We haven't known each other long in the scheme of things: two years this March. We met online. An internet love story.
I am your typical Minnesotan. If someone says, "hey! It's a nice day today!" a Minnesotan's response is: "you betcha, but didn't you hear it's going to snow?" We can never let things just *BE*. We can't savor the now, the present, a moment of happiness because right around the corner is something that forces us to buck up or hunker down. We're a hearty lot... always pulling ourselves up by the bootstraps, shaking it off and putting one foot in front of the other.

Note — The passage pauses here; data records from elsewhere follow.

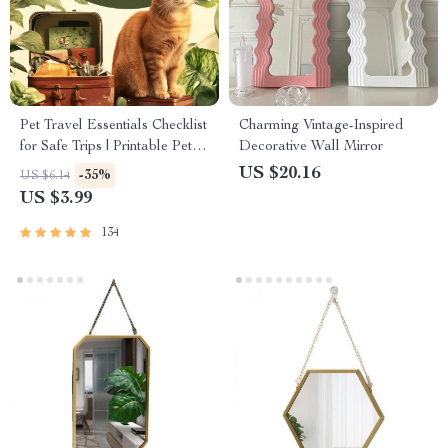
Pet Travel Essentials Checklist
Charming Vintage-Inspired
for Safe Trips | Printable Pet
Decorative Wall Mirror
Travel Planner | Road Trip &
US $20.16
-35%
US $6.14
Vacation Packing List for
US $3.99
Dogs & Cats
134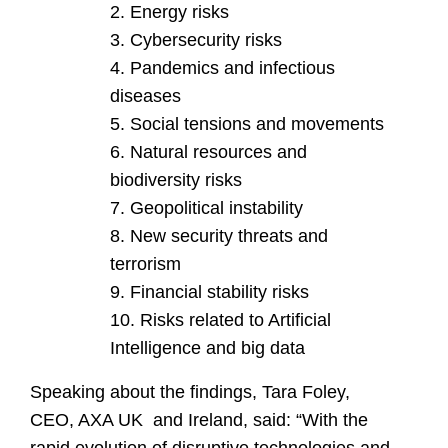
Energy risks
Cybersecurity risks
Pandemics and infectious
diseases
Social tensions and movements
Natural resources and
biodiversity risks
Geopolitical instability
New security threats and
terrorism
Financial stability risks
Risks related to Artificial
Intelligence and big data
Speaking about the findings, Tara Foley,
CEO, AXA UK and Ireland, said: “With the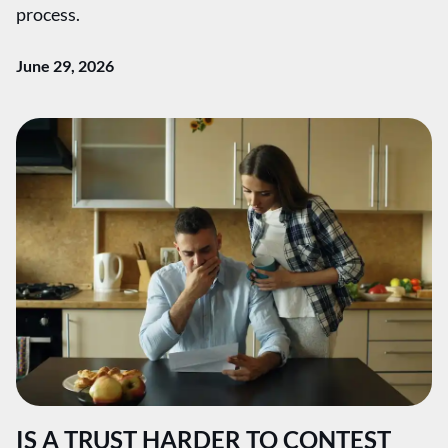
process.
June 29, 2026
IS A TRUST HARDER TO CONTEST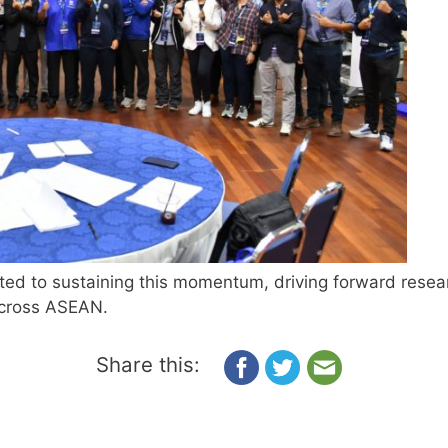
ted to sustaining this momentum, driving forward resear
across ASEAN.
Share this: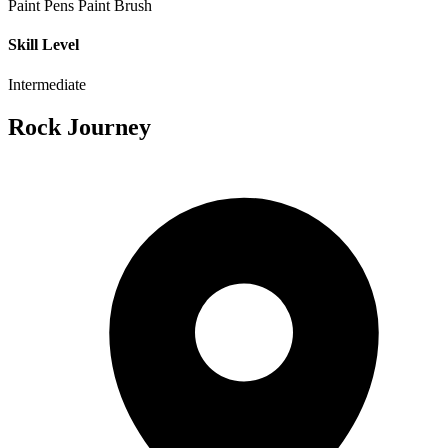
Paint Pens
Paint Brush
Skill Level
Intermediate
Rock Journey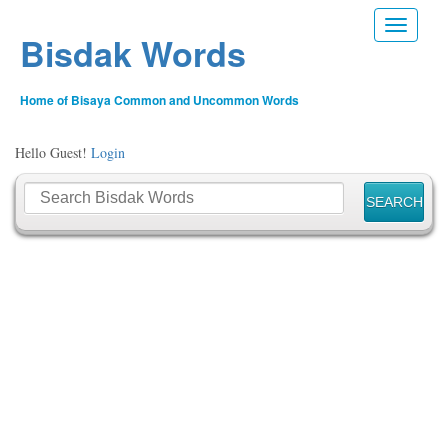
Toggle n
Bisdak Words
Home of Bisaya Common and Uncommon Words
Hello Guest!
Login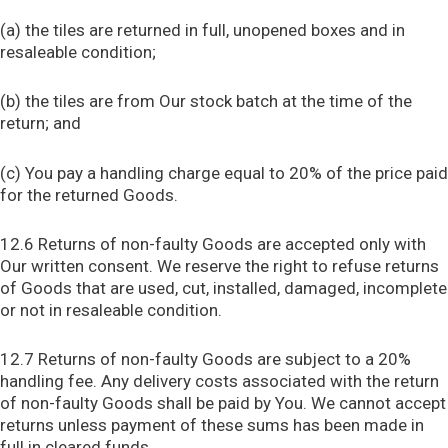
(a) the tiles are returned in full, unopened boxes and in
resaleable condition;
(b) the tiles are from Our stock batch at the time of the
return; and
(c) You pay a handling charge equal to 20% of the price paid
for the returned Goods.
12.6 Returns of non-faulty Goods are accepted only with
Our written consent. We reserve the right to refuse returns
of Goods that are used, cut, installed, damaged, incomplete
or not in resaleable condition.
12.7 Returns of non-faulty Goods are subject to a 20%
handling fee. Any delivery costs associated with the return
of non-faulty Goods shall be paid by You. We cannot accept
returns unless payment of these sums has been made in
full in cleared funds.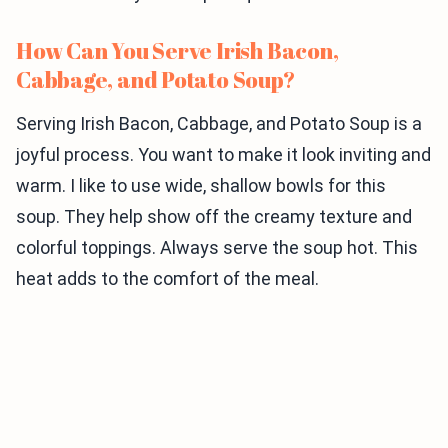
How Can You Serve Irish Bacon,
Cabbage, and Potato Soup?
Serving Irish Bacon, Cabbage, and Potato Soup is a
joyful process. You want to make it look inviting and
warm. I like to use wide, shallow bowls for this
soup. They help show off the creamy texture and
colorful toppings. Always serve the soup hot. This
heat adds to the comfort of the meal.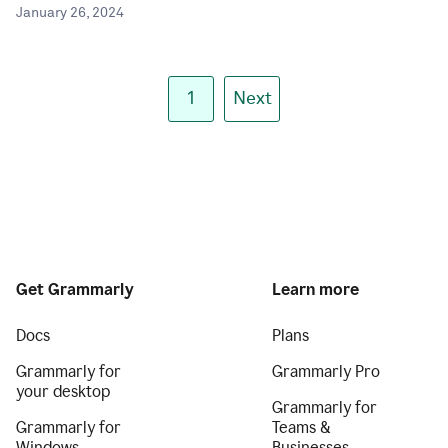
January 26, 2024
1
Next
Get Grammarly
Learn more
Docs
Plans
Grammarly for
Grammarly Pro
your desktop
Grammarly for
Grammarly for
Teams &
Windows
Businesses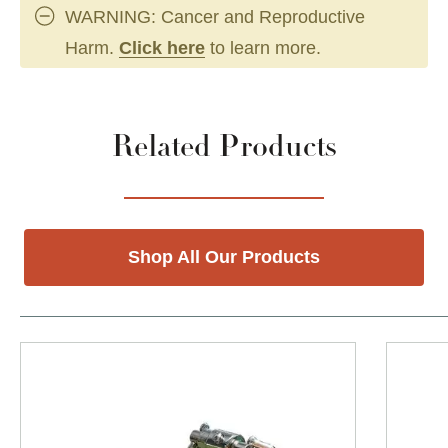
WARNING: Cancer and Reproductive
Harm.
Click here
to learn more.
Related Products
Shop All Our Products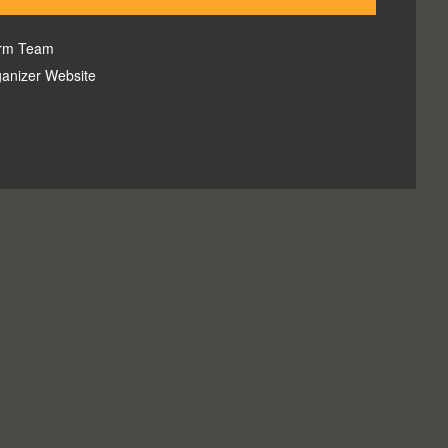
orm Team
anizer Website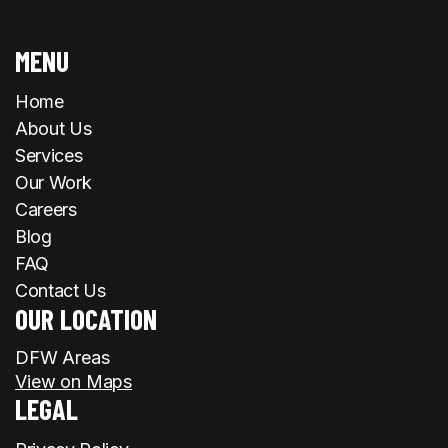
MENU
Home
About Us
Services
Our Work
Careers
Blog
FAQ
Contact Us
OUR LOCATION
DFW Areas
View on Maps
LEGAL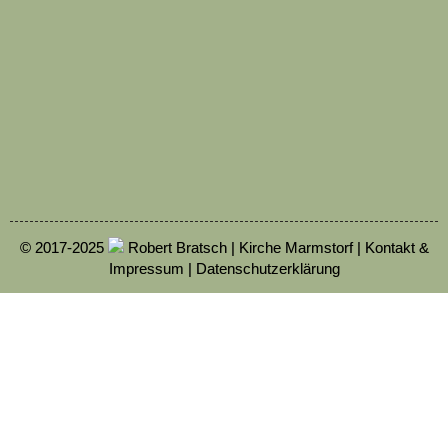
© 2017-2025
Robert Bratsch | Kirche Marmstorf |
Kontakt &
Impressum
|
Datenschutzerklärung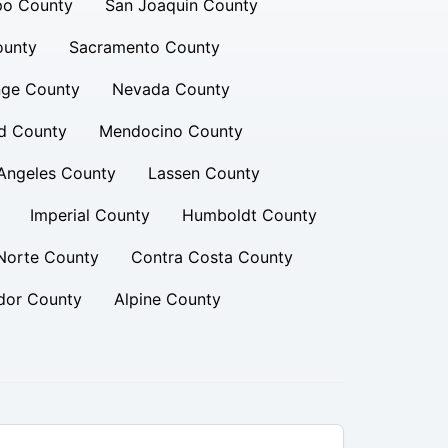
po County
San Joaquin County
ounty
Sacramento County
ge County
Nevada County
d County
Mendocino County
Angeles County
Lassen County
Imperial County
Humboldt County
Norte County
Contra Costa County
or County
Alpine County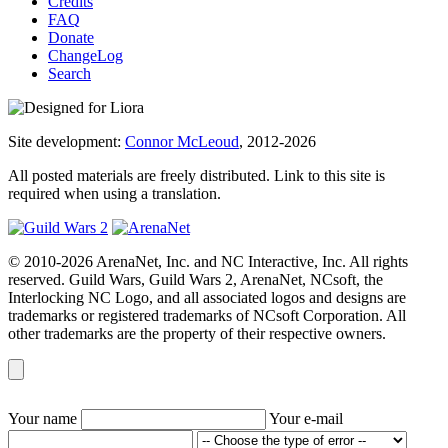
Credits
FAQ
Donate
ChangeLog
Search
Site development:
Connor McLeoud
, 2012-2026
All posted materials are freely distributed. Link to this site is
required when using a translation.
© 2010-2026 ArenaNet, Inc. and NC Interactive, Inc. All rights
reserved. Guild Wars, Guild Wars 2, ArenaNet, NCsoft, the
Interlocking NC Logo, and all associated logos and designs are
trademarks or registered trademarks of NCsoft Corporation. All
other trademarks are the property of their respective owners.
Your name
Your e-mail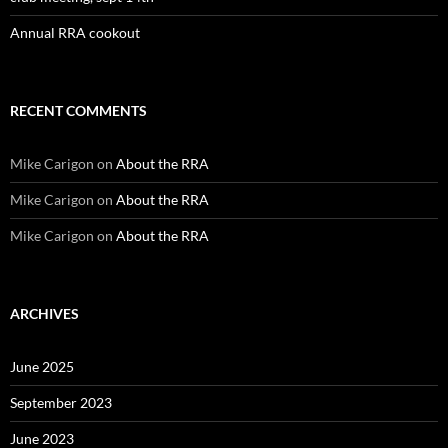
Annual RRA cookout
RECENT COMMENTS
Mike Carigon
on
About the RRA
Mike Carigon
on
About the RRA
Mike Carigon
on
About the RRA
ARCHIVES
June 2025
September 2023
June 2023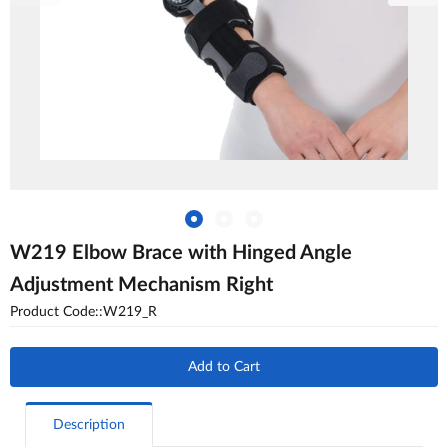
W219 Elbow Brace with Hinged Angle
Adjustment Mechanism Right
Product Code::W219_R
Add to Cart
Description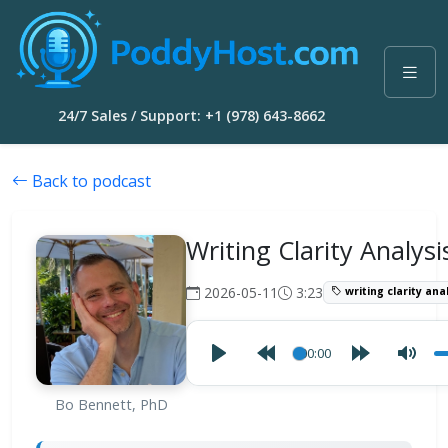
24/7 Sales / Support: +1 (978) 643-8662
Back to podcast
Writing Clarity Analysi
2026-05-11
3:23
writing clarity ana
00:00
Bo Bennett, PhD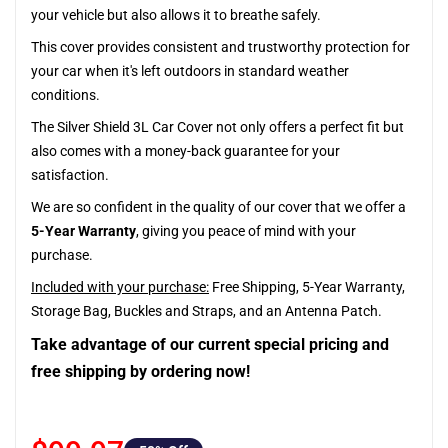
your vehicle but also allows it to breathe safely.
This cover provides consistent and trustworthy protection for
your car when it's left outdoors in standard weather
conditions.
The Silver Shield 3L Car Cover not only offers a perfect fit but
also comes with a money-back guarantee for your
satisfaction.
We are so confident in the quality of our cover that we offer a
5-Year Warranty
, giving you peace of mind with your
purchase.
Included with your purchase:
Free Shipping, 5-Year Warranty,
Storage Bag, Buckles and Straps, and an Antenna Patch.
Take advantage of our current special pricing and
free shipping by ordering now!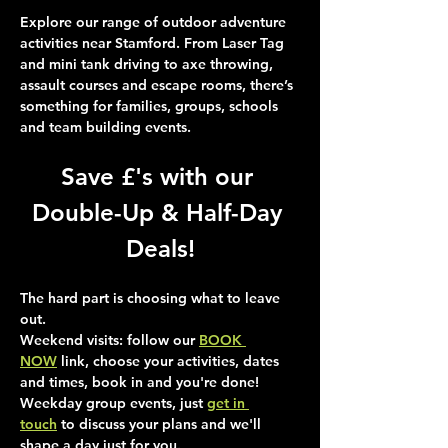
Explore our range of outdoor adventure 
activities near Stamford. From Laser Tag 
and mini tank driving to axe throwing, 
assault courses and escape rooms, there’s 
something for families, groups, schools 
and team building events.
Save £'s with our 
Double-Up & Half-Day 
Deals!
The hard part is choosing what to leave 
out.
Weekend visits
: follow our 
BOOK 
NOW
 link, choose your activities, dates 
and times, book in and you're done!
Weekday group events
, just 
get in 
touch
 to discuss your plans and we'll 
shape a day just for you.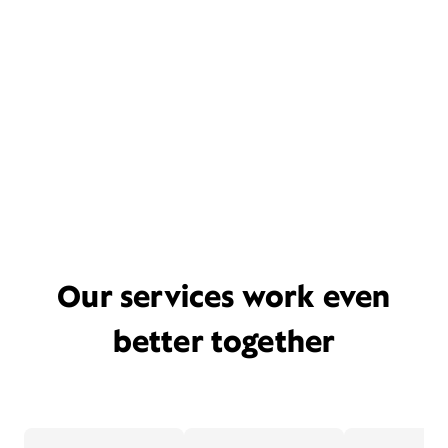
Our services work even
better together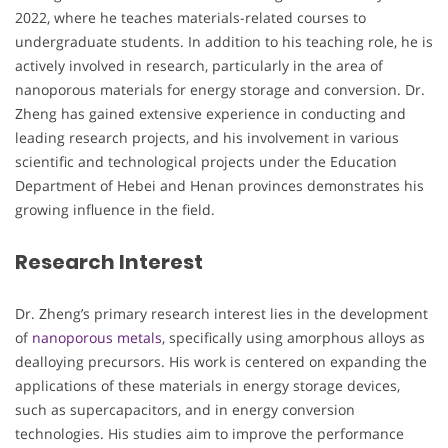
2022, where he teaches materials-related courses to
undergraduate students. In addition to his teaching role, he is
actively involved in research, particularly in the area of
nanoporous materials for energy storage and conversion. Dr.
Zheng has gained extensive experience in conducting and
leading research projects, and his involvement in various
scientific and technological projects under the Education
Department of Hebei and Henan provinces demonstrates his
growing influence in the field.
Research Interest
Dr. Zheng’s primary research interest lies in the development
of
nanoporous metals
, specifically using amorphous alloys as
dealloying precursors. His work is centered on expanding the
applications of these materials in energy storage devices,
such as supercapacitors, and in energy conversion
technologies. His studies aim to improve the performance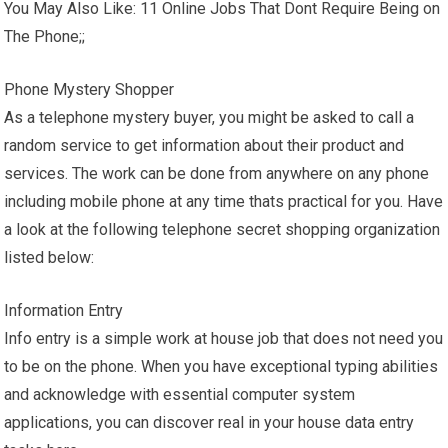
You May Also Like: 11 Online Jobs That Dont Require Being on
The Phone;;
Phone Mystery Shopper
As a telephone mystery buyer, you might be asked to call a
random service to get information about their product and
services. The work can be done from anywhere on any phone
including mobile phone at any time thats practical for you. Have
a look at the following telephone secret shopping organization
listed below:
Information Entry
Info entry is a simple work at house job that does not need you
to be on the phone. When you have exceptional typing abilities
and acknowledge with essential computer system
applications, you can discover real in your house data entry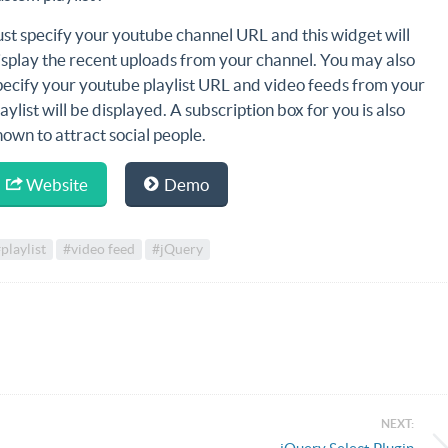
ust specify your youtube channel URL and this widget will
isplay the recent uploads from your channel. You may also
pecify your youtube playlist URL and video feeds from your
laylist will be displayed. A subscription box for you is also
hown to attract social people.
Website
Demo
playlist
#video feed
#jQuery
NEXT: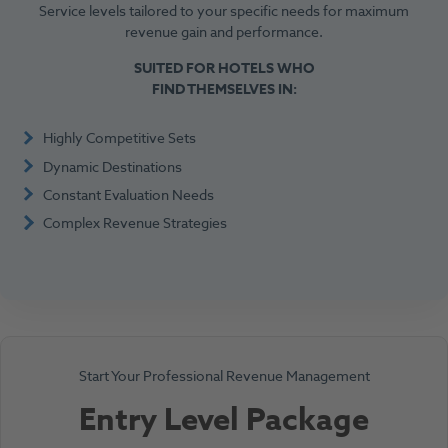
Service levels tailored to your specific needs for maximum
revenue gain and performance.
SUITED FOR HOTELS WHO
FIND THEMSELVES IN:
Highly Competitive Sets
Dynamic Destinations
Constant Evaluation Needs
Complex Revenue Strategies
Start Your Professional Revenue Management
Entry Level Package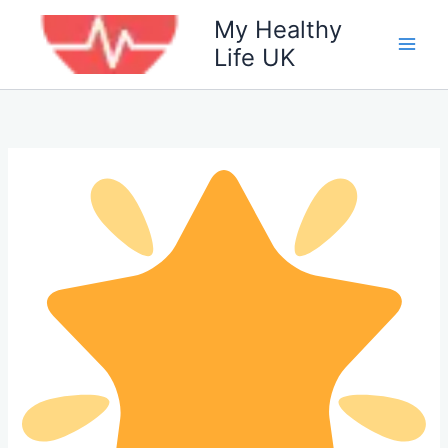
Skip
My Healthy
to
Life UK
content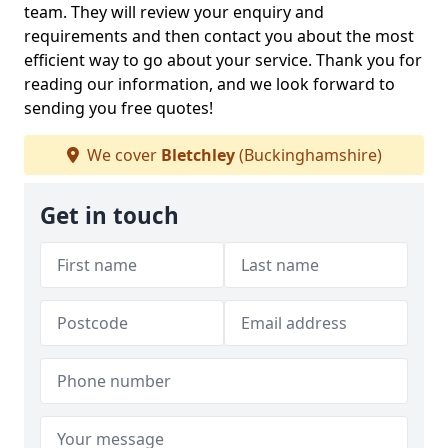
team. They will review your enquiry and
requirements and then contact you about the most
efficient way to go about your service. Thank you for
reading our information, and we look forward to
sending you free quotes!
We cover
Bletchley
(Buckinghamshire)
Get in touch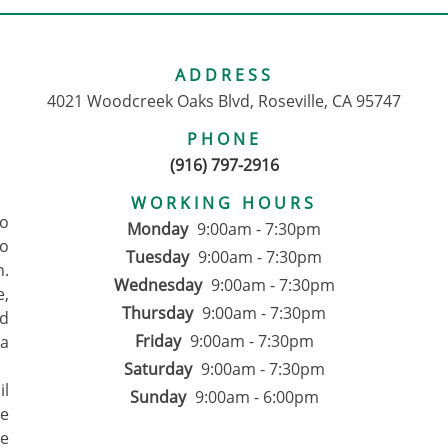
ADDRESS
4021 Woodcreek Oaks Blvd, Roseville, CA 95747
PHONE
(916) 797-2916
WORKING HOURS
to
Monday
9:00am - 7:30pm
o
Tuesday
9:00am - 7:30pm
n.
Wednesday
9:00am - 7:30pm
e,
Thursday
9:00am - 7:30pm
d
Friday
9:00am - 7:30pm
 a
Saturday
9:00am - 7:30pm
il
Sunday
9:00am - 6:00pm
We
ce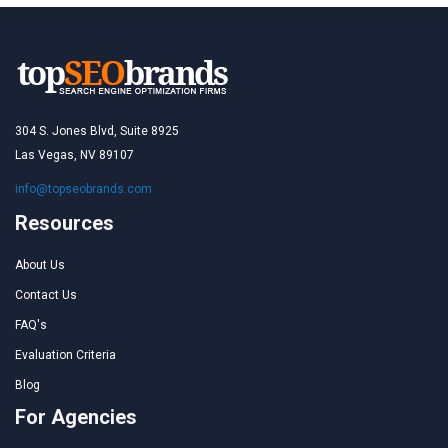
304 S. Jones Blvd, Suite 8925
Las Vegas, NV 89107
info@topseobrands.com
Resources
About Us
Contact Us
FAQ's
Evaluation Criteria
Blog
For Agencies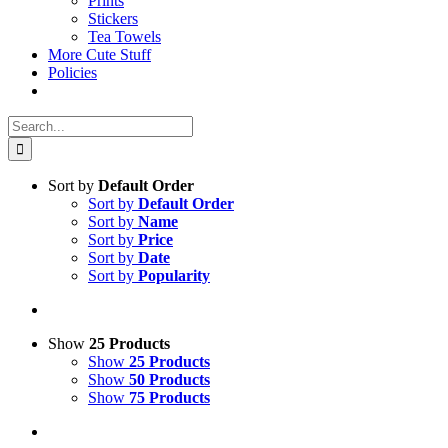
Prints
Stickers
Tea Towels
More Cute Stuff
Policies
Search
for:
Sort by
Default Order
Sort by
Default Order
Sort by
Name
Sort by
Price
Sort by
Date
Sort by
Popularity
Show
25 Products
Show
25 Products
Show
50 Products
Show
75 Products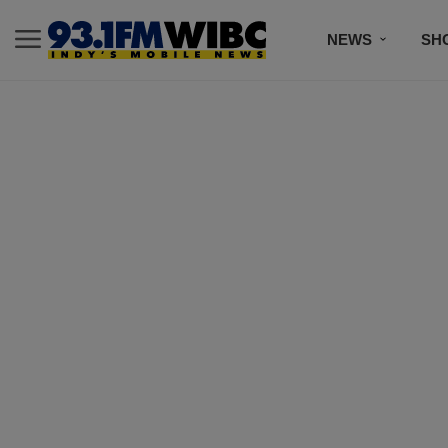
NEWS
SH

Luther, on the other hand, is a typical southern boy. A good 'ole southern boy. Check him out! He's Colonel Sanders good lookin' cousin! General Sherman. He should be sipping bourbon on a porch someplace warm. Nothing phases him. He is somewhat amused by my chicken little, sky is falling neuroses. He waits patiently by the door as I scurry about looking for my missing shoe, my wallet, my lipstick.
At times, this disparity between mind-sets infuriates me. I've mistaken his zen cool for apathy. I've begged him to be more emotional, more communicative, more open. Then I have to take a step back and think, really? Do I want to be in a relationship with someone like me?? Nightmare. We'd never get anywhere on time.
I can't say we're a yin/yang thing. That implies some kind of awesome interconnected spiritual couple. I'm a handful. He's really quiet. It's hard work meeting each other in the middle.
Dealing with this ALS diagnoses has put a spot light on our differences in the way we view things. He's been even more quiet. I can't even describe his attitude because there isn't one. Avoidance? Denial? Is this a stage of grief? Grieving his mobility, his future, his life?
We haven't really talked about any of this. I've brought up a few things: traveling, bucket lists, when he can't move, how do I pay his bills? Last night, I asked him what he needed from me. His reply: He needs me to touch him more.
My heart cracked and I felt a little light shining through the cracks... I realized in that moment I love him and I will take myself out of this morose, stuck place in order to make the rest of his life full of affection and happiness and as much joy as possible.